全国4500人に調査した、176語の外来語の言い換え例と理解率などが記されている。
最初の言い換えが発表されたあとに国語研究所の甲斐所長(当時)にインタビューしに行ったが、その時は「インフォームドコンセント」の言い換えを「納得診療」としたことに「納得」いかなかった。臓器移植のドナー(臓器提供者)の場合は「診療」に当たらないので、使えないと思ったため。それについて「納得」のいく話はなかったが、今回この本で「インフォームドコンセント」を引いてみると、臓器移植の場合はこれまでどおり「説明と同意」を使っていたので、そういった使い分けができるなら、と「納得」した次第。
この本では、各外来語に全体の理解度(4段階の☆印)と60歳以上の理解度が示されているのが、参考になる。
理解率の低いものから10語挙げると、一番理解率の低いのが「ロードプライシング」(認知率6.1%、理解率は3.0%)、次いで「パブリック・インボルブメント」「インキュベーション」「エンフォースメント」「コンソーシアム」「オフサイトセンター」「アクセシビリティー」「アジェンダ」「レシピエント」「タスクフォース」。ひえー、じぇんじぇんわからん!レシピエントとタスクフォースぐらいだ、わかるのは。

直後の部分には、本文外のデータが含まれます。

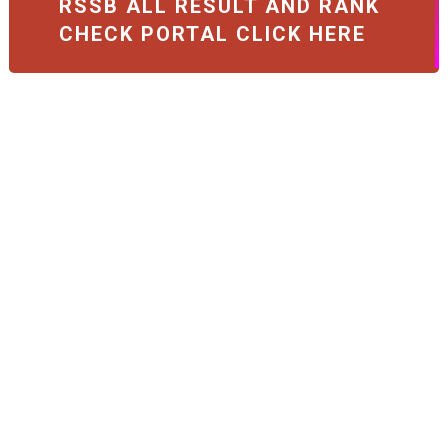
RSSB ALL RESULT AND RANK
CHECK PORTAL CLICK HERE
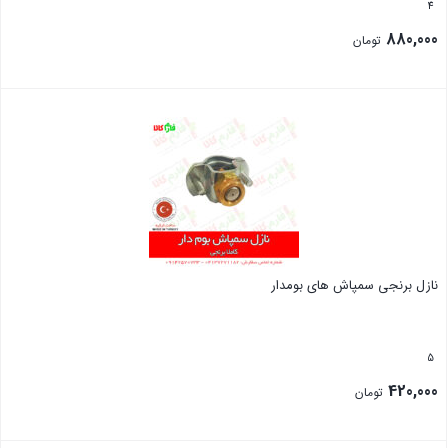
4
880,000
تومان
بستن
نازل برنجی سمپاش های بومدار
5
420,000
تومان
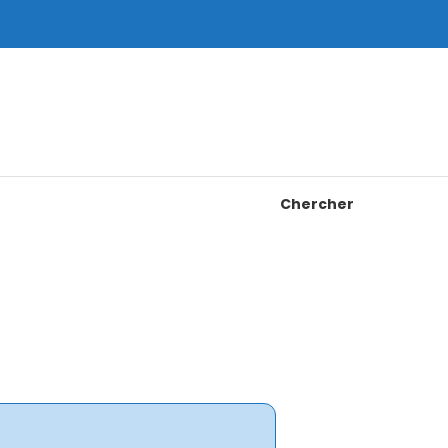
Chercher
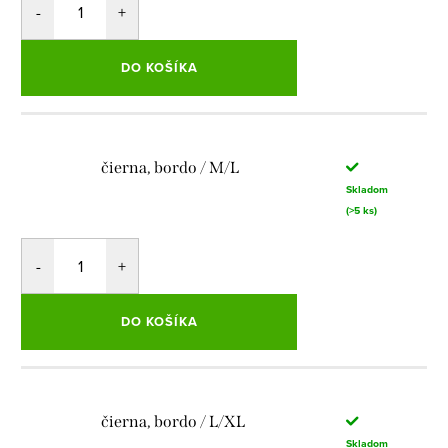
DO KOŠÍKA
čierna, bordo / M/L
Skladom
(>5 ks)
DO KOŠÍKA
čierna, bordo / L/XL
Skladom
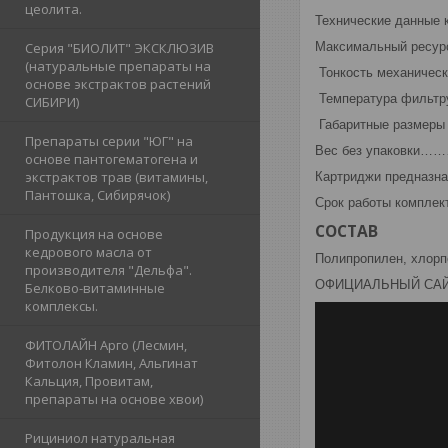
цеолита.
Технические данные
Серия "БИОЛИТ" ЭКСКЛЮЗИВ
Максимальный ресу
(натуральные препараты на
Тонкость механич
основе экстрактов растений
Температура фил
СИБИРИ)
Габаритные размеры
Препараты серии "ЮГ" на
Вес без упако
основе пантогематогена и
экстрактов трав (витамины,
Картриджи предназна
Пантошка, Сибирячок)
Срок работы комплект
СОСТАВ
Продукция на основе
кедрового масла от
Полипропилен, хлор
производителя "Дельфа".
ОФИЦИАЛЬНЫЙ СА
Белково-витаминные
комплексы.
ФИТОЛАЙН Арго (Лесмин,
Фитолон Кламин, Альгинат
Кальция, Провитам,
препараты на основе хвои)
Рициниол натуральная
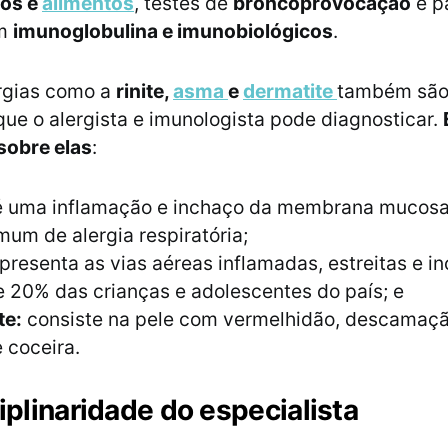
os e
alimentos
, testes de
broncoprovocação
e p
om
imunoglobulina e imunobiológicos
.
rgias como a
rinite,
asma
e
dermatite
também são
ue o alergista e imunologista pode diagnosticar.
sobre elas
:
 uma inflamação e inchaço da membrana mucosa 
um de alergia respiratória;
presenta as vias aéreas inflamadas, estreitas e i
 20% das crianças e adolescentes do país; e
te:
consiste na pele com vermelhidão, descamaç
e coceira.
iplinaridade do especialista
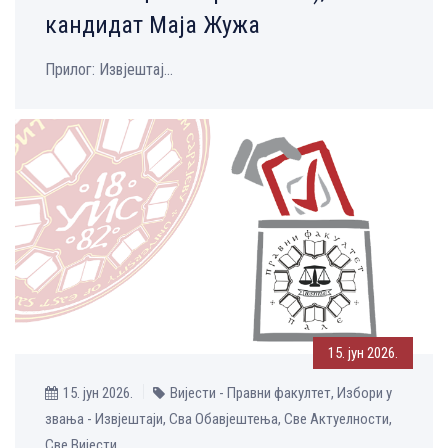
кандидат Маја Жужа
Прилог: Извјештај...
15. јун 2026.
15. јун 2026.
Вијести - Правни факултет, Избори у
звања - Извјештаји, Сва Обавјештења, Све Aктуелности,
Све Вијести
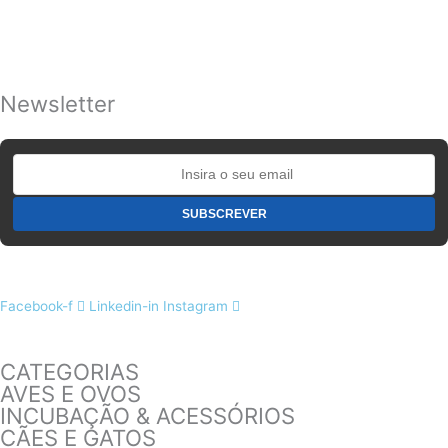
Newsletter
Facebook-f
Linkedin-in
Instagram
CATEGORIAS
AVES E OVOS
INCUBAÇÃO & ACESSÓRIOS
CÃES E GATOS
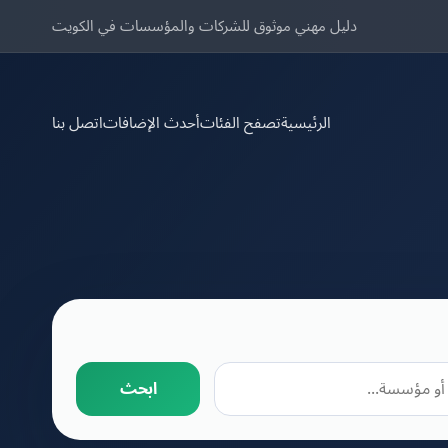
دليل مهني موثوق للشركات والمؤسسات في الكويت
الرئيسية
تصفح الفئات
أحدث الإضافات
اتصل بنا
ابحث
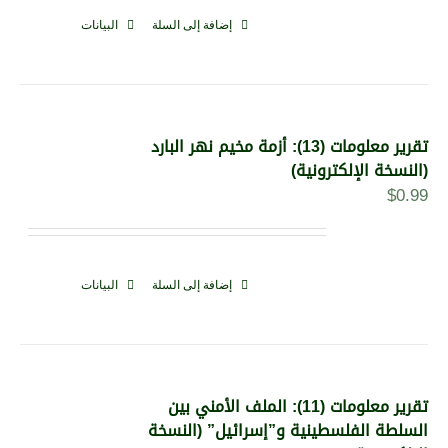
إضافة إلى السلة
البيانات
تقرير معلومات (13): أزمة مخيم نهر البارد
(النسخة الإلكترونية)
$
0.99
إضافة إلى السلة
البيانات
تقرير معلومات (11): الملف الأمني بين
السلطة الفلسطينية و”إسرائيل” (النسخة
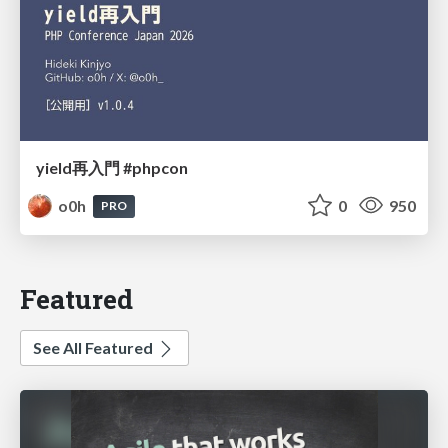
yield再入門 #phpcon
o0h
0
950
PRO
Featured
See All Featured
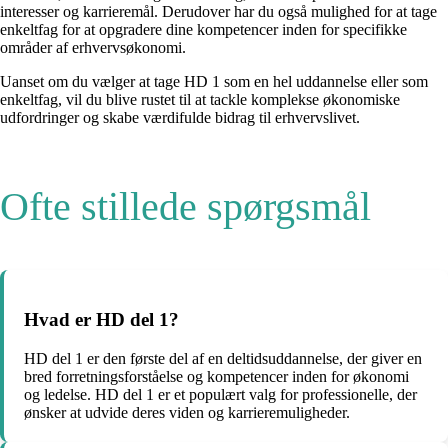
interesser og karrieremål. Derudover har du også mulighed for at tage
enkeltfag for at opgradere dine kompetencer inden for specifikke
områder af erhvervsøkonomi.
Uanset om du vælger at tage HD 1 som en hel uddannelse eller som
enkeltfag, vil du blive rustet til at tackle komplekse økonomiske
udfordringer og skabe værdifulde bidrag til erhvervslivet.
Ofte stillede spørgsmål
Hvad er HD del 1?
HD del 1 er den første del af en deltidsuddannelse, der giver en
bred forretningsforståelse og kompetencer inden for økonomi
og ledelse. HD del 1 er et populært valg for professionelle, der
ønsker at udvide deres viden og karrieremuligheder.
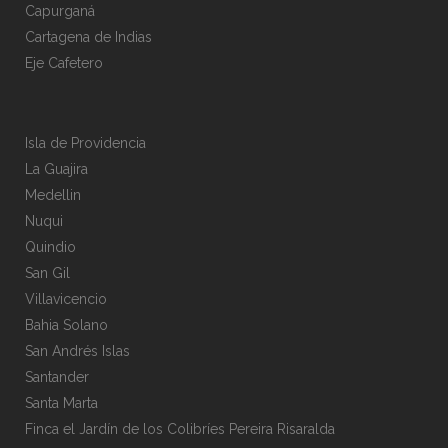
Capurganá
Cartagena de Indias
Eje Cafetero
Isla de Providencia
La Guajira
Medellin
Nuqui
Quindio
San Gil
Villavicencio
Bahia Solano
San Andrés Islas
Santander
Santa Marta
Finca el Jardín de los Colibríes Pereira Risaralda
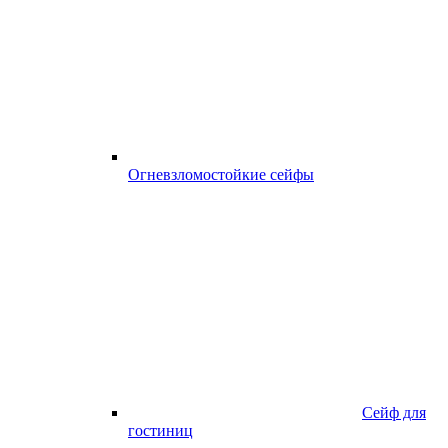
Огневзломостойкие сейфы
Сейф для
гостиниц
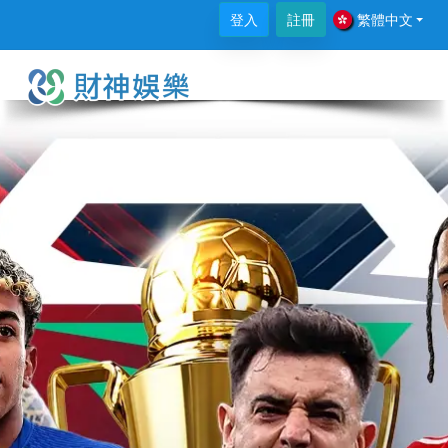
登入
註冊
繁體中文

逆に理解率の高いものから10語挙げると、「デイサービス」(認知率87.9%、理解率77.2%)「ケア」「インパクト」「バリアフリー」「ミスマッチ」「ドナー」「リバウンド」「セキュリティー」「リニューアル」「ビジョン」。これで認知率84.1%、理解率61.6%。「認知率」が50%に近い語は「ボーダーレス」(51.6%)、「モチベーション」(53.2%)、「ユニバーサルデザイン」(53.4%)といったところ。
一方、「理解率」が50%に近い語は、「ライブラリー」(50.0%)、「サプリメント(50.2%)、「アイドリングストップ」(50.5%)、「リリース」(50.7%)といったところ。詳しくは本書をお読みください。税込み1600円です。